── Data in this exercise

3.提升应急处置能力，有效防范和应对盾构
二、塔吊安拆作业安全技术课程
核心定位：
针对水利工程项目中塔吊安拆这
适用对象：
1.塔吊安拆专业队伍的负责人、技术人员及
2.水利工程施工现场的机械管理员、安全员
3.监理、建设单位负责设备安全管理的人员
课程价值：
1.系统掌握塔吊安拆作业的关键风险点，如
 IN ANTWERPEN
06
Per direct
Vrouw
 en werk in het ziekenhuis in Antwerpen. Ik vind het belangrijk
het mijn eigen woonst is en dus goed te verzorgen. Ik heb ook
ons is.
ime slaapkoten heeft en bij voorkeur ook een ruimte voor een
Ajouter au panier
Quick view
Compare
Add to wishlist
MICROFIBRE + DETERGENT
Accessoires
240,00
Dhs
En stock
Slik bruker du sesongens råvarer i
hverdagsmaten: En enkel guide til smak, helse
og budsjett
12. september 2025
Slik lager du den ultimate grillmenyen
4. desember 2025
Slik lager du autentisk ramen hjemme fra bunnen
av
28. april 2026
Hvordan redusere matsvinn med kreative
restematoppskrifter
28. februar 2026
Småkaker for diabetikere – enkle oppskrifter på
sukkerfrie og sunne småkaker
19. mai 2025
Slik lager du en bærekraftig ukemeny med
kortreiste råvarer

────
── Data in this exercise

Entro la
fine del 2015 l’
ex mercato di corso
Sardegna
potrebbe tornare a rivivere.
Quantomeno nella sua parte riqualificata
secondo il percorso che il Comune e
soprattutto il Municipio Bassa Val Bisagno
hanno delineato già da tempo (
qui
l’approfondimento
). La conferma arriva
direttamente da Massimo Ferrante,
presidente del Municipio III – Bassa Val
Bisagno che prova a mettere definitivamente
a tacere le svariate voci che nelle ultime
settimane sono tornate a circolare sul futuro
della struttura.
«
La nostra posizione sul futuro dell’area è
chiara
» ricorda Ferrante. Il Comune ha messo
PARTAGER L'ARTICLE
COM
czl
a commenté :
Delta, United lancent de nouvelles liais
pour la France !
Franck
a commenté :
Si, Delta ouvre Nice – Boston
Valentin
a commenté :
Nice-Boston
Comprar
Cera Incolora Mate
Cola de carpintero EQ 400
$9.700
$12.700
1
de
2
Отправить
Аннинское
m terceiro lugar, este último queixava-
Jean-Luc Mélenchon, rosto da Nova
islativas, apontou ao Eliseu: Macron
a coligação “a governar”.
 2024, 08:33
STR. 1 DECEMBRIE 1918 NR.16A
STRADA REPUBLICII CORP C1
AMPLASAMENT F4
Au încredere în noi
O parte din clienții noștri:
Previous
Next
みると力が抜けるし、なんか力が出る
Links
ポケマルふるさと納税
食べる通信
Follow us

────

Task goal: There is a line with "3.提升应急处置能力，有效防范和应对盾构" and a line with "Småkaker for diabetikere" above. Copy exactly those two lines and all lines between them, with nothing else.

Your response:
3.提升应急处置能力，有效防范和应对盾构
二、塔吊安拆作业安全技术课程
核心定位：
针对水利工程项目中塔吊安拆这
适用对象：
1.塔吊安拆专业队伍的负责人、技术人员及
2.水利工程施工现场的机械管理员、安全员
3.监理、建设单位负责设备安全管理的人员
课程价值：
1.系统掌握塔吊安拆作业的关键风险点，如
 IN ANTWERPEN
06
Per direct
Vrouw
 en werk in het ziekenhuis in Antwerpen. Ik vind het belangrijk
het mijn eigen woonst is en dus goed te verzorgen. Ik heb ook
ons is.
ime slaapkoten heeft en bij voorkeur ook een ruimte voor een
Ajouter au panier
Quick view
Compare
Add to wishlist
MICROFIBRE + DETERGENT
Accessoires
240,00
Dhs
En stock
Slik bruker du sesongens råvarer i
hverdagsmaten: En enkel guide til smak, helse
og budsjett
12. september 2025
Slik lager du den ultimate grillmenyen
4. desember 2025
Slik lager du autentisk ramen hjemme fra bunnen
av
28. april 2026
Hvordan redusere matsvinn med kreative
restematoppskrifter
28. februar 2026
Småkaker for diabetikere – enkle oppskrifter på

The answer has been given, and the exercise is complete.